Ces athlètes ont été contrôlées positives aux tests antidopages à cause du taux trop élevé de cette hormone, hormone qui sert entre autres à renforcer la musculature. Elles possédaient même un chromosome Y. Donc des signes de masculinité  assez évidents pour les fédérations sportives. Sans pour autant que ce soient des femmes à barbe... C’est ce que l’on nomme l’hyperandrogénie. En regard des standards morphologiques et biologiques, c’est une forme de pathologie, de développement hors des normes sexuelles naturelles moyennes.

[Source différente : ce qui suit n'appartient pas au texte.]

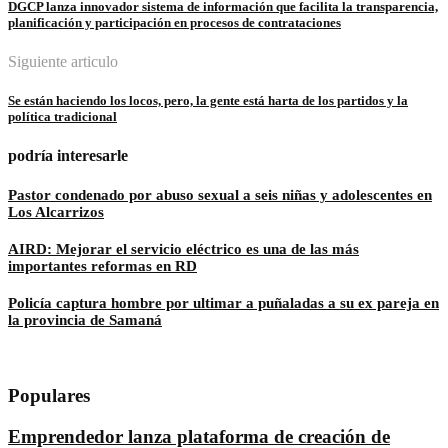
DGCP lanza innovador sistema de información que facilita la transparencia,
planificación y participación en procesos de contrataciones
Siguiente articulo
Se están haciendo los locos, pero, la gente está harta de los partidos y la
política tradicional
podría interesarle
Pastor condenado por abuso sexual a seis niñas y adolescentes en
Los Alcarrizos
AIRD: Mejorar el servicio eléctrico es una de las más
importantes reformas en RD
Policía captura hombre por ultimar a puñaladas a su ex pareja en
la provincia de Samaná
Populares
Emprendedor lanza plataforma de creación de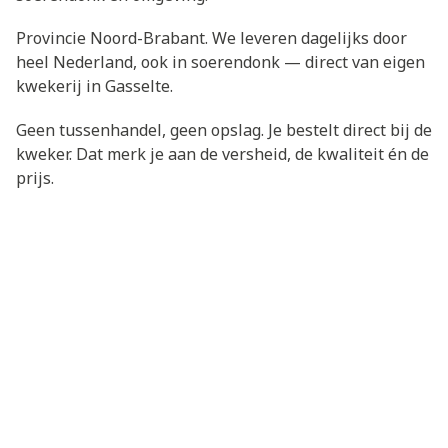
Provincie Noord-Brabant. We leveren dagelijks door
heel Nederland, ook in soerendonk — direct van eigen
kwekerij in Gasselte.
Geen tussenhandel, geen opslag. Je bestelt direct bij de
kweker. Dat merk je aan de versheid, de kwaliteit én de
prijs.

«Ces quatre femmes ont donc été envoyées en France pour des examens. Pour pouvoir continuer à faire du sport, elles ont accepté, sur proposition des médecins français, de subir une ablation totale des testicules, «suivie d'une vaginoplastie avec oestrogènes de remplacement». Plus étonnant, on leur propose également de se faire enlever partiellement le clitoris alors même que l'organe ne secrète pas de testostérone. Interrogée par Libération, la bioéthicienne Katrina Karkazis, qui s'insurge de ce procédé dans une tribune au New York Times, explique que le but de l'ablation partielle du clitoris est seulement «de féminiser» les organes génitaux.»

testostérone,hommes.femmes,athlètes.masculinisationTaux pas fixes

Le problème posé par ces athlètes est que les résultats sportifs peuvent être influencés par un haut niveau de testostérone. Il y a cependant une part d'aléatoire car la testostérone se trouve dans le corps des femmes comme dans celui des hommes, en quantité nettement moindre que chez ces derniers. Toutefois les taux ne sont pas fixes:

«... sur un échantillon de 693 athlètes de haut niveau, 16,5% des hommes possédaient un taux de testostérone inférieur à la moyenne masculine quand 14% des femmes possédaient un taux supérieur à la moyenne féminine.»

La distribution de l’hormone masculine est donc comme un éventail: s’il y a une prédominance nette chez les hommes, tous les hommes n’en n’ont pas au même taux et certaines femmes peuvent être davantage «testostéronées» que certains hommes. Les caractères masculins chez les femmes sont connus: peu ou pas de poitrine, pas de règles, une masse musculaire plus développée que pour la moyenne des femmes. Les humains ne sont pas égaux en hormones - ni en performances.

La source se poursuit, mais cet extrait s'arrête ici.